(Records from a data source)
----------
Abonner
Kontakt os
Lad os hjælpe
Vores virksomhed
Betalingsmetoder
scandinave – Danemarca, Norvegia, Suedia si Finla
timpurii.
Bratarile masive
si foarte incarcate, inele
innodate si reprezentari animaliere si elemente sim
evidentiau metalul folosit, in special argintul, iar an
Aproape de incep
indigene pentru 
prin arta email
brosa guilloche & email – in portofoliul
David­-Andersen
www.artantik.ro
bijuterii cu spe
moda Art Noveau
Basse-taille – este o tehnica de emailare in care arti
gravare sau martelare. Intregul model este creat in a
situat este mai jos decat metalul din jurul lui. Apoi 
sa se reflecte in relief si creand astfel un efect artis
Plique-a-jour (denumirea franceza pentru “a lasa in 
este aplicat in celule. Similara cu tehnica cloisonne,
----------
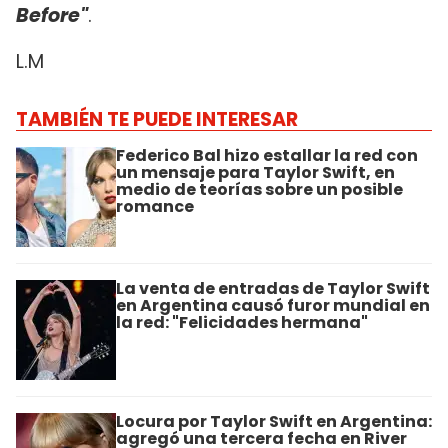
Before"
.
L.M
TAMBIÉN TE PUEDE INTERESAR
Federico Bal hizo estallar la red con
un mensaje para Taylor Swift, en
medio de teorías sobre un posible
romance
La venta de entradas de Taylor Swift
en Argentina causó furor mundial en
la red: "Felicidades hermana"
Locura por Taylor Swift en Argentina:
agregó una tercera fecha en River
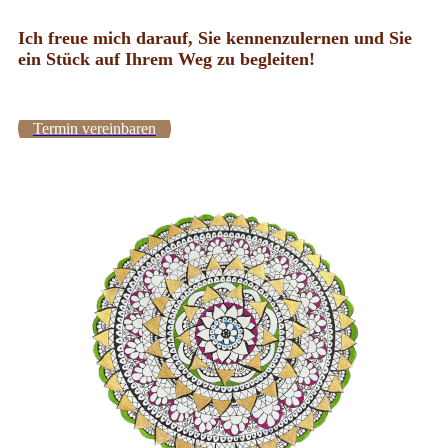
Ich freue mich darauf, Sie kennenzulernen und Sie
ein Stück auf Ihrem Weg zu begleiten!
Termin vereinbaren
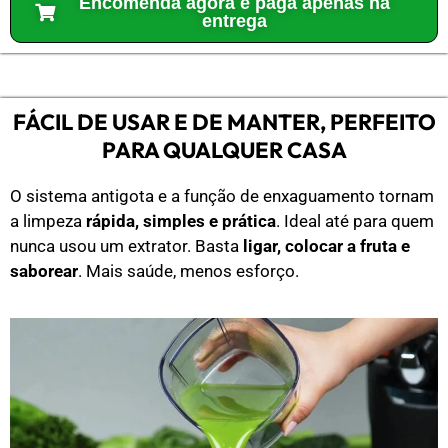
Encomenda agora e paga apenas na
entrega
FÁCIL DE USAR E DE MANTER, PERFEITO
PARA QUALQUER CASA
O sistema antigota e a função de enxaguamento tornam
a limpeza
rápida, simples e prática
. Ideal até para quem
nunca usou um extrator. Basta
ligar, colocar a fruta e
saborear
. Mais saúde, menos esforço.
----------
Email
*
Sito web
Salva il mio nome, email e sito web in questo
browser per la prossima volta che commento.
----------
• Exercise: Transcribe the lines above between the line holding "rápida, simples e prática" and the line holding "saúde, menos esforço.", inclusive, exactly as they stand and with nothing added.

• Output below:
rápida, simples e prática
. Ideal até para quem
nunca usou um extrator. Basta
ligar, colocar a fruta e
saborear
. Mais saúde, menos esforço.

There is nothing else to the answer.